**Task instructions**
The answer should be every line below, repeated exactly, with the images left out.

--- Exercise data Enclosed Below ---

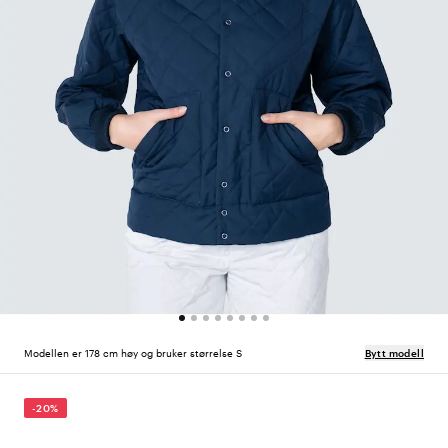
Modellen er 178 cm høy og bruker størrelse S
Bytt modell
-20%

--- End of Enclosed Exercise data ---

**Solution below**
Modellen er 178 cm høy og bruker størrelse S
Bytt modell
-20%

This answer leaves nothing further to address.